The resolution quotes President Obama by stating, “the Court’s opinion gives ‘a green light to a new stampede of special interest money in our politics’ and represents a victory for the ‘powerful interests that marshal their power every day in Washington to drown out the voices of everyday Americans.'”
The opinion serves as a way for the state to force disclosure requirements on any corporation that wants to spend its own money independent of a candidate to influence an election. Now, organizations have to register with the state and file a disclosure containing details about the expenditure. Kentucky hasn’t yet repealed the law that was made unconstitutional by the Citizens United decision, but has instead addressed it with the opinion and the resolution.
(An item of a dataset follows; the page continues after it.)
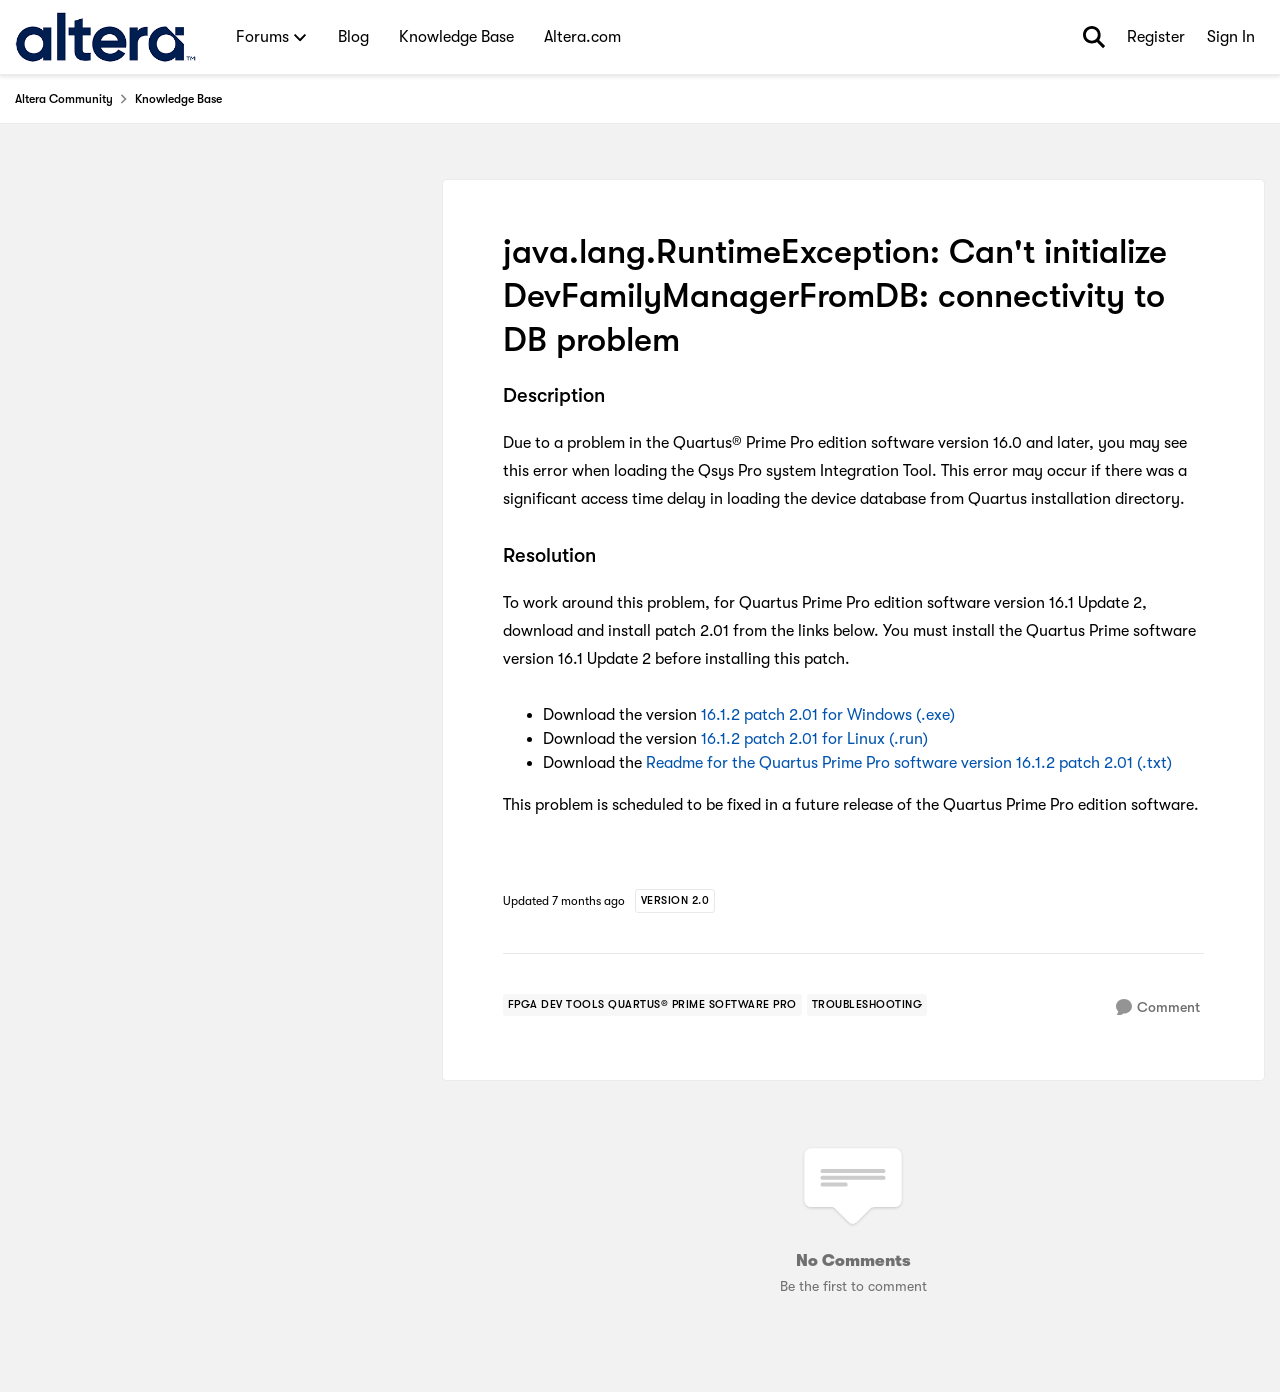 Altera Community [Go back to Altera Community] (64, 99)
The state did this ahead of the issue being taken up by its legislature.
According to the opinion, the disclosure statement ideally should contain the amount spent to influence the election and which candidate the ad intended to support or oppose. If the corporation receives donations from outside sources, then it has to register as a committee as well.
Emily Dennis, General Counsel for the Kentucky Secretary of State, says forcing corporations to register as committees is supposed to prevent individuals from using them as conduit and hiding behind those corporations without being revealed.
The disclosure forms have to be filed when the money is spent, with the exception of the committees. They file every 30 days and once again 15 days before an election. This leaves the details of ads paid for within two weeks of an election in the dark until a month after the election is done. Also, Kentucky doesn’t have an electronic system set up yet that would make the forms available online to the public. Currently, anyone seeking the forms has to do so in person.